I tried neovim, but the days when I enjoyed a vim-based setup are long gone, and honestly the integration with LSP servers is poor at best.
AFAIK, Sublime Text has no WSL integration.
Do you have any recommendations?
The main downside of IntelliJ is that it can be memory-intensive and slow, although perhaps not as much as your VSCode. Anecdotally, performance has been fine for me on an M1 Macbook Air, and 4GB more than enough memory, but my projects are probably smaller than yours.
Another option is Zed (https://zed.dev/). Being very new, I doubt it has all of VSCode's features. But it does allegedly work with 100+ languages, and it definitely has jump to definition and view signature (https://zed.dev/features#navigation). Zed should be particularly fast and efficient, and being new will probably gain missing features faster than the others.
Zed isn't available yet on Windows I think (at least, not prebuilt binaries?)
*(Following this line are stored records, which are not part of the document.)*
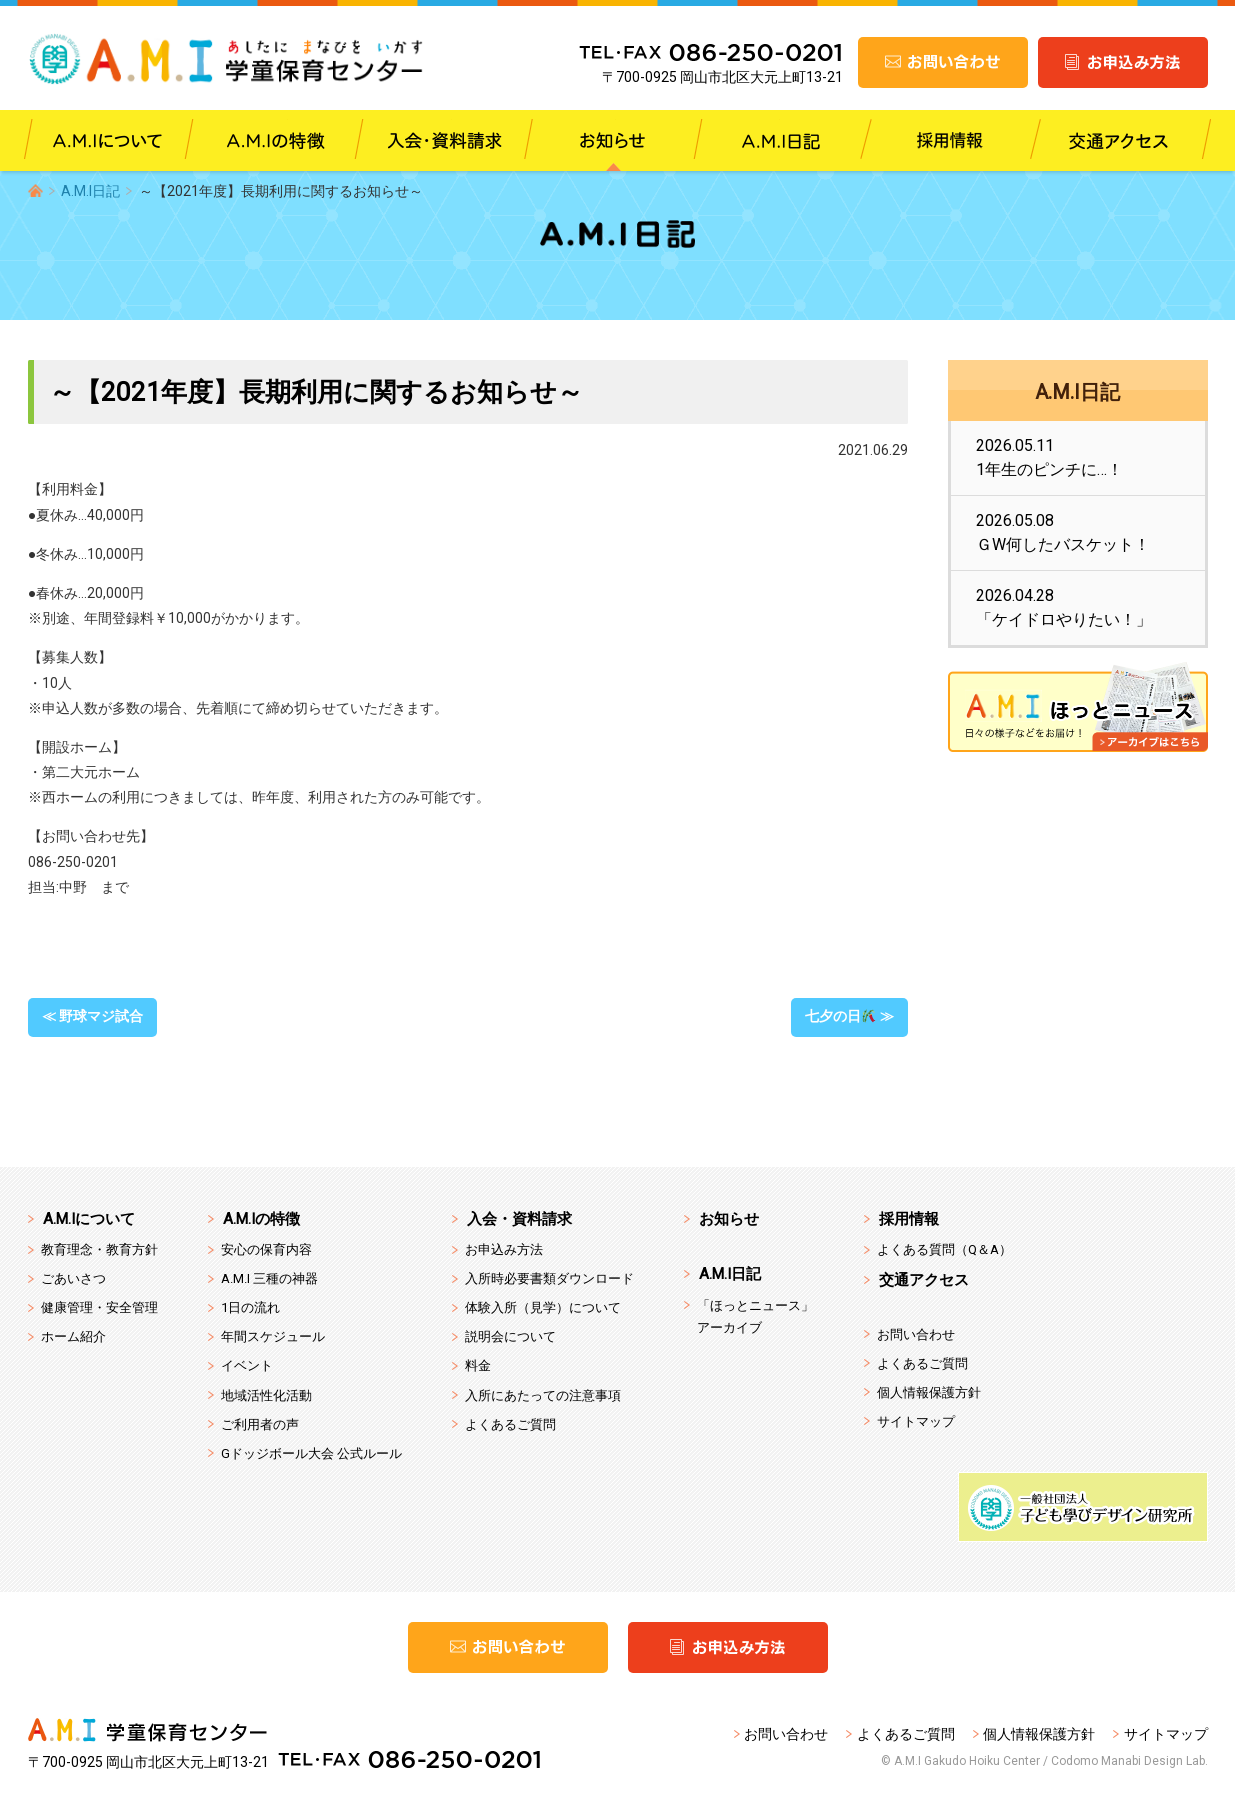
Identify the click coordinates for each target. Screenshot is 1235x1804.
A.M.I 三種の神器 (269, 1278)
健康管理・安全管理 (99, 1307)
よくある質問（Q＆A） (944, 1249)
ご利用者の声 (260, 1424)
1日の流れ (250, 1307)
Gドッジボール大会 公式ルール (311, 1453)
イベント (247, 1365)
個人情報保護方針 (929, 1392)
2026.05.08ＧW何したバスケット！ (1063, 532)
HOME (35, 190)
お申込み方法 (504, 1249)
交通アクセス (924, 1280)
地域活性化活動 (266, 1395)
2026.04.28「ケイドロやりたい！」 (1064, 607)
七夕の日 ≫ (849, 1016)
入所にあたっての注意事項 (543, 1395)
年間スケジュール (273, 1336)
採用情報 (909, 1219)
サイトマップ (916, 1421)
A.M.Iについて (89, 1219)
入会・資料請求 (519, 1219)
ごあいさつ (73, 1278)
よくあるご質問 (510, 1424)
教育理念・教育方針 (99, 1249)
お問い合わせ (916, 1334)
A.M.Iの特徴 (261, 1219)
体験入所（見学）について (543, 1307)
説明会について (510, 1336)
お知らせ (729, 1219)
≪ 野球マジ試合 (92, 1016)
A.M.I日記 (90, 191)
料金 (478, 1365)
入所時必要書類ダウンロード (549, 1278)
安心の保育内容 (266, 1249)
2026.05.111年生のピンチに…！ (1049, 457)
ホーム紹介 (73, 1336)
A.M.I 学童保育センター (240, 60)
I'm on the latest version (1.97.2).
I can try the other memory settings indeed, but I think the culprit is the builtin file watcher. I've stumbled across some similar issues on Github, open for 5 years without a solution :(
Isn't IntelliJ IDEA for Java/Kotlin? I have a project which is cross-languages: Go+Rust on the backend, Typescript/React on the frontend, Hurl and Python (Robot Framework) for the test suite. And I'd rather not have one IDE per language (which is IIRC what Jetbrains do).
Maybe you've already done this, but if I were you, I'd take note of everything that has been installed and updated in the last month. Walk back installs and updates until your problem goes away, and then you'd know exactly what is causing the problem behavior.
Minimalist fast native (not browser-based) code editor for Windows, Mac, Linux, BSD. Both a terminal TUI and a native-GUI version for each. First-class (ie. by same author) LSP package. Fully Lua-scriptable for needs beyond LSP. Succinct C & Lua code-base. FOSS, and matured & maintained ever since 2007. All the basic table stakes (syntax coloring, multi-select-and-edit etc).
Woulda skipped on Sublime back when, had I known about it then.
I also stopped using VSCode because of the bloat, which seems mainly caused by node + npm on the remote server. And I've seen it consume all the RAM and too much CPU for an editor.
I know you already rejected Neovim as too much a step back. I went back to plain vim with ripgrep and ctags, ssh/mosh with tmux, my long-time setup, and I'm good with that. No LSP but I can live without that, vim Omni-complete usually good enough.
As said in a sibling comment, I often work on cross-language projects, I don't recall Jetbrains offering a "one size fits all" IDE.
ctags did most of that decades ago. Plain vim has good autocomplete and signature popovers, along with navigating to functions and class definitions. No LSP needed. An LSP will do it better but with sometimes significant overhead.
As I noted I don't use VSCode or a JetBrains IDE. I know about them and have used them. My setup works language-agnostic, and I also work in multiple languages.
Possibly useful, at least interesting:
https://youtu.be/XA2WjJbmmoM
I do work and target Windows for a few other projects.
Also, not trying to start a flamewar, but I've spent too much time tinkering on Linux in the past. There is *always* some hardware compatibility issue, or some missing drivers, and especially with GPUs. Linux works best on a server, or on a VM. At least, that is my experience (and I've been on Linux for more than a decade, be it with either Debian, Archlinux, Gentoo, or Ubuntu).